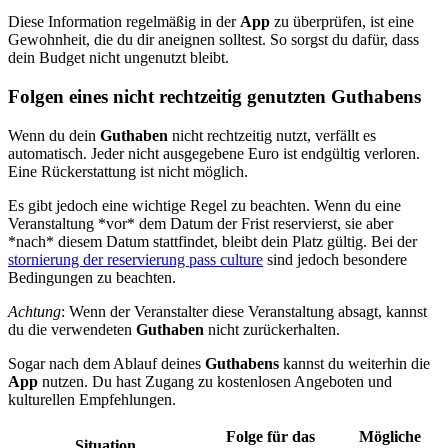
Diese Information regelmäßig in der
App
zu überprüfen, ist eine
Gewohnheit, die du dir aneignen solltest. So sorgst du dafür, dass
dein Budget nicht ungenutzt bleibt.
Folgen eines nicht rechtzeitig genutzten Guthabens
Wenn du dein
Guthaben
nicht rechtzeitig nutzt, verfällt es
automatisch. Jeder nicht ausgegebene Euro ist endgültig verloren.
Eine Rückerstattung ist nicht möglich.
Es gibt jedoch eine wichtige Regel zu beachten. Wenn du eine
Veranstaltung *vor* dem Datum der Frist reservierst, sie aber
*nach* diesem Datum stattfindet, bleibt dein Platz gültig. Bei der
stornierung der reservierung pass culture
sind jedoch besondere
Bedingungen zu beachten.
Achtung
: Wenn der Veranstalter diese Veranstaltung absagt, kannst
du die verwendeten
Guthaben
nicht zurückerhalten.
Sogar nach dem Ablauf deines
Guthabens
kannst du weiterhin die
App
nutzen. Du hast Zugang zu kostenlosen Angeboten und
kulturellen Empfehlungen.
Folge für das
Mögliche
Situation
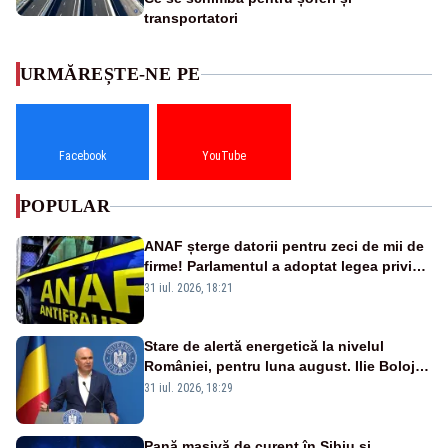
transportatori
URMĂREȘTE-NE PE
Facebook
YouTube
POPULAR
ANAF șterge datorii pentru zeci de mii de
firme! Parlamentul a adoptat legea privind
amnistia fiscală
31 iul. 2026, 18:21
Stare de alertă energetică la nivelul
României, pentru luna august. Ilie Bolojan
a anunțat importuri și posibile restricții –
31 iul. 2026, 18:29
VIDEO
Pană masivă de curent în Sibiu și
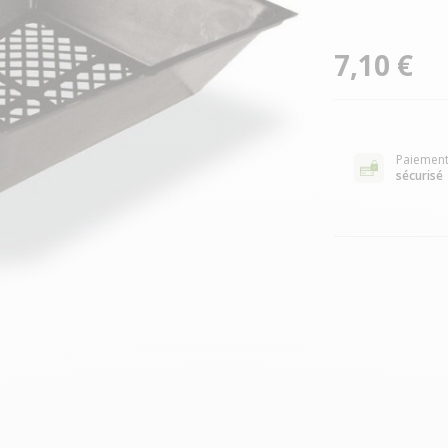
7,10 €
Paiemen
sécurisé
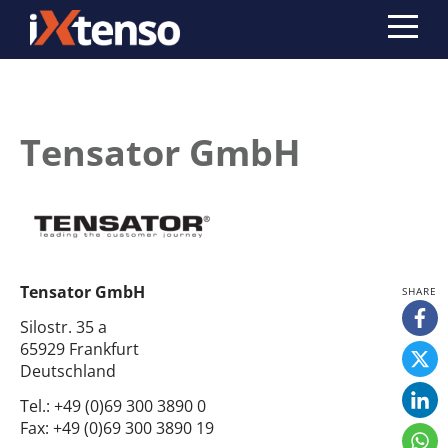
Tensator GmbH
Tensator GmbH
Silostr. 35 a
65929 Frankfurt
Deutschland
Tel.:
+49 (0)69 300 3890 0
Fax:
+49 (0)69 300 3890 19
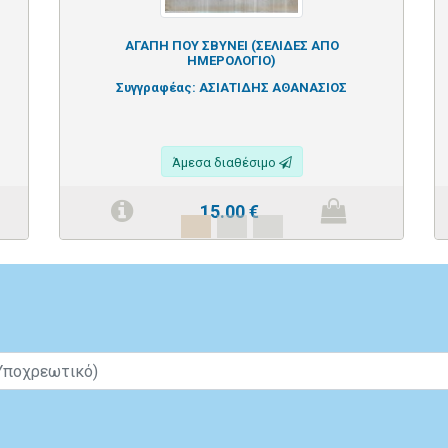
ΑΓΑΠΗ ΠΟΥ ΣΒΥΝΕΙ (ΣΕΛΙΔΕΣ ΑΠΟ
ΗΜΕΡΟΛΟΓΙΟ)
Συγγραφέας:
ΑΣΙΑΤΙΔΗΣ ΑΘΑΝΑΣΙΟΣ
Άμεσα διαθέσιμο
15.00
€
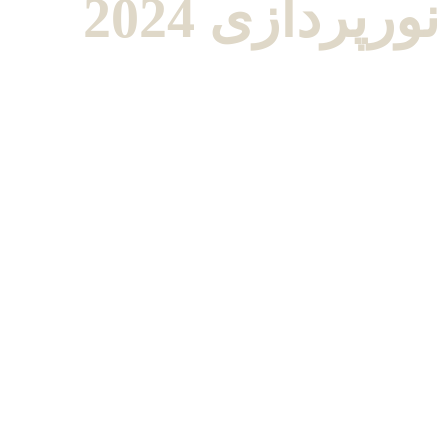
نورپردازی 2024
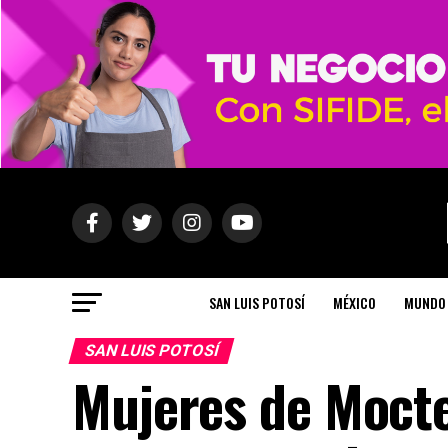
SAN LUIS POTOSÍ
MÉXICO
MUNDO
SAN LUIS POTOSÍ
Mujeres de Moct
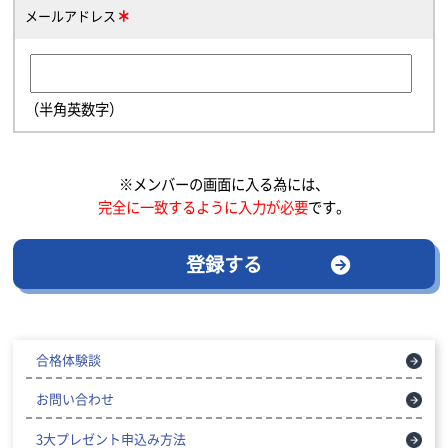
メールアドレス
（半角英数字）
※メンバーの画面に入る為には、
完全に一致するように入力が必要
です。
登録する
合格体験談
お問い合わせ
3大プレゼント申込み方法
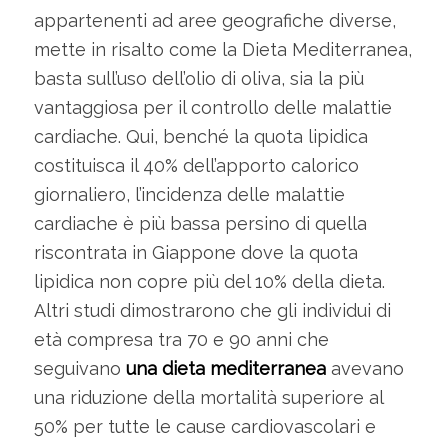
appartenenti ad aree geografiche diverse,
mette in risalto come la Dieta Mediterranea,
basta sull’uso dell’olio di oliva, sia la più
vantaggiosa per il controllo delle malattie
cardiache. Qui, benché la quota lipidica
costituisca il 40% dell’apporto calorico
giornaliero, l’incidenza delle malattie
cardiache è più bassa persino di quella
riscontrata in Giappone dove la quota
lipidica non copre più del 10% della dieta.
Altri studi dimostrarono che gli individui di
età compresa tra 70 e 90 anni che
seguivano
una dieta mediterranea
avevano
una riduzione della mortalità superiore al
50% per tutte le cause cardiovascolari e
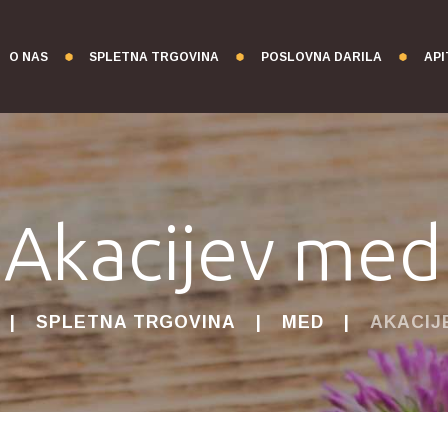
O NAS
SPLETNA TRGOVINA
POSLOVNA DARILA
API
Akacijev med
SPLETNA TRGOVINA
MED
AKACIJ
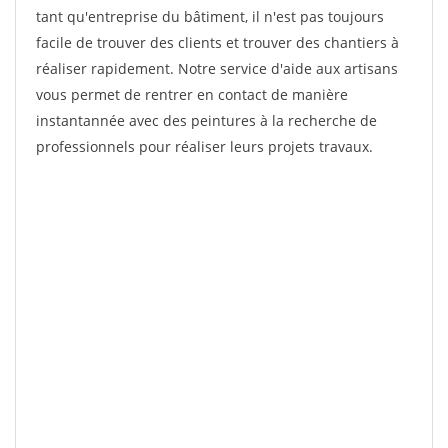
tant qu'entreprise du bâtiment, il n'est pas toujours
facile de trouver des clients et trouver des chantiers à
réaliser rapidement. Notre service d'aide aux artisans
vous permet de rentrer en contact de manière
instantannée avec des peintures à la recherche de
professionnels pour réaliser leurs projets travaux.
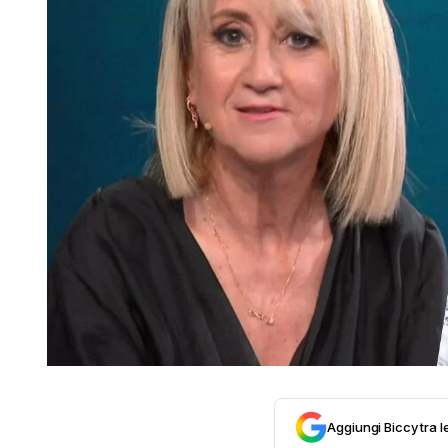
Aggiungi Biccy tra l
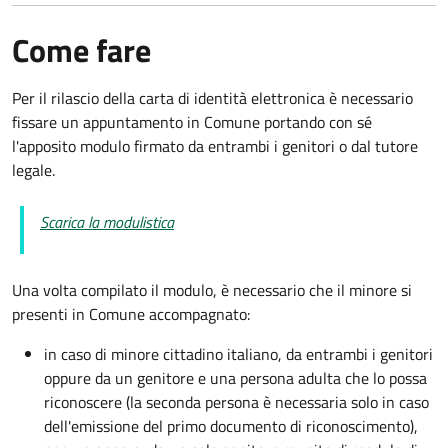
Come fare
Per il rilascio della carta di identità elettronica è necessario
fissare un appuntamento in Comune portando con sé
l'apposito modulo firmato da entrambi i genitori o dal tutore
legale.
Scarica la modulistica
Una volta compilato il modulo, è necessario che il minore si
presenti in Comune accompagnato
:
in caso di minore cittadino italiano, da entrambi i genitori
oppure da un genitore e una persona adulta che lo possa
riconoscere (la seconda persona è necessaria solo in caso
dell'emissione del primo documento di riconoscimento),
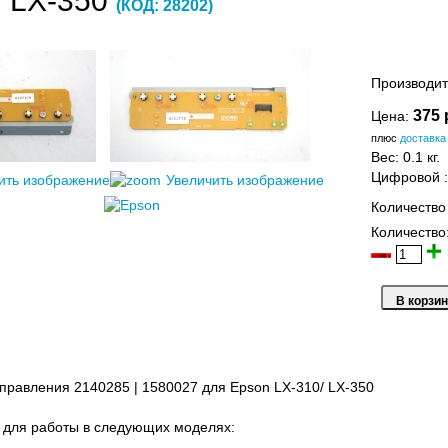
/ LX-350
(КОД:
28202
)
Производит
375 
Цена:
плюс
доставка
Вес:
0.1 кг.
Цифровой
ить изображение
Увеличить изображение
Количество
Количество
правления 2140285 | 1580027 для Epson LX-310/ LX-350
 для работы в следующих моделях:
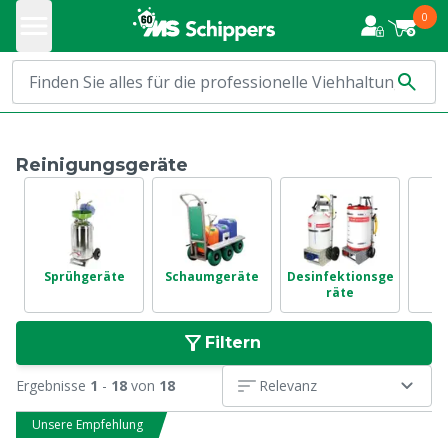
0
Reinigungsgeräte
Sprühgeräte
Schaumgeräte
Desinfektionsge
H
räte
Filtern
Ergebnisse
1
-
18
von
18
Relevanz
Unsere Empfehlung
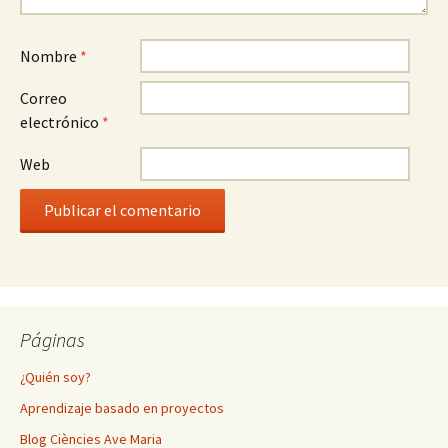
Nombre
*
Correo
electrónico
*
Web
Páginas
¿Quién soy?
Aprendizaje basado en proyectos
Blog Ciències Ave Maria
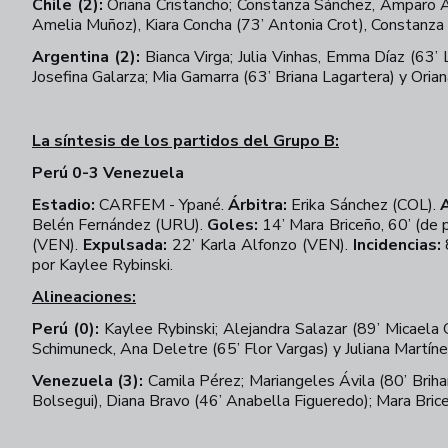
Chile (2):
Oriana Cristancho; Constanza Sánchez, Amparo Ab
Amelia Muñoz), Kiara Concha (73’ Antonia Crot), Constanza 
Argentina (2):
Bianca Virga; Julia Vinhas, Emma Díaz (63’ 
Josefina Galarza; Mia Gamarra (63’ Briana Lagartera) y Or
La síntesis de los partidos del Grupo B:
Perú 0-3 Venezuela
Estadio:
CARFEM - Ypané.
Árbitra:
Erika Sánchez (COL).
Belén Fernández (URU).
Goles:
14’ Mara Briceño, 60’ (de 
(VEN).
Expulsada:
22’ Karla Alfonzo (VEN).
Incidencias:
8
por Kaylee Rybinski.
Alineaciones:
Perú (0):
Kaylee Rybinski; Alejandra Salazar (89’ Micaela 
Schimuneck, Ana Deletre (65’ Flor Vargas) y Juliana Martíne
Venezuela (3):
Camila Pérez; Mariangeles Ávila (80’ Briha
Bolsegui), Diana Bravo (46’ Anabella Figueredo); Mara Bric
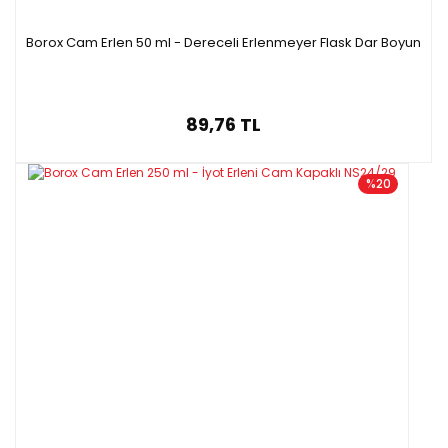
Borox Cam Erlen 50 ml - Dereceli Erlenmeyer Flask Dar Boyun
89,76 TL
%20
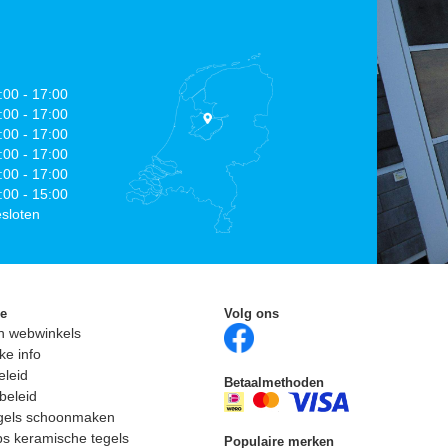
:00 - 17:00
:00 - 17:00
:00 - 17:00
:00 - 17:00
:00 - 17:00
:00 - 15:00
sloten
ie
Volg ons
n webwinkels
ke info
eleid
Betaalmethoden
beleid
egels schoonmaken
ps keramische tegels
Populaire merken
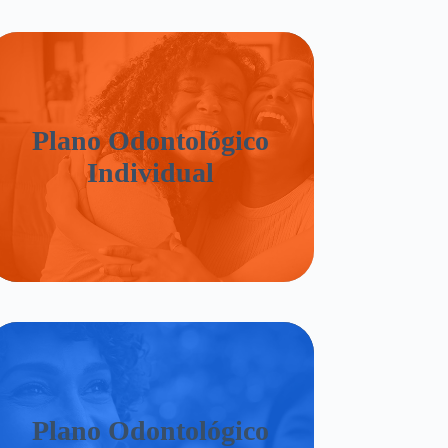
Plano Odontológico
Individual
Plano Odontológico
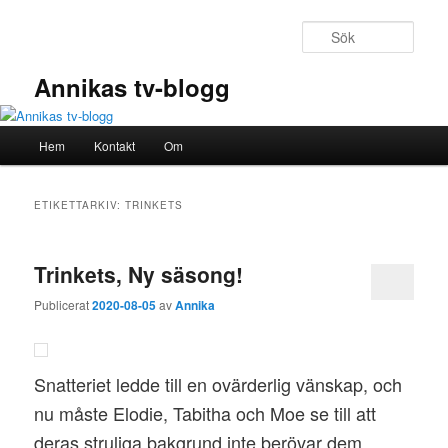
Hoppa
Hoppa
till
till
Sök
primärt
sekundärt
innehåll
innehåll
Annikas tv-blogg
Huvudmeny
Hem
Kontakt
Om
ETIKETTARKIV:
TRINKETS
Trinkets, Ny säsong!
Publicerat
2020-08-05
av
Annika
Snatteriet ledde till en ovärderlig vänskap, och
nu måste Elodie, Tabitha och Moe se till att
deras struliga bakgrund inte berövar dem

Brief:
Among the lines of the material, find those that hold the word "Wenn" and copy them.

Written reply:
Wenn du dein
Es gibt jedoch eine wichtige Regel zu beachten. Wenn du eine
: Wenn der Veranstalter diese Veranstaltung absagt, kannst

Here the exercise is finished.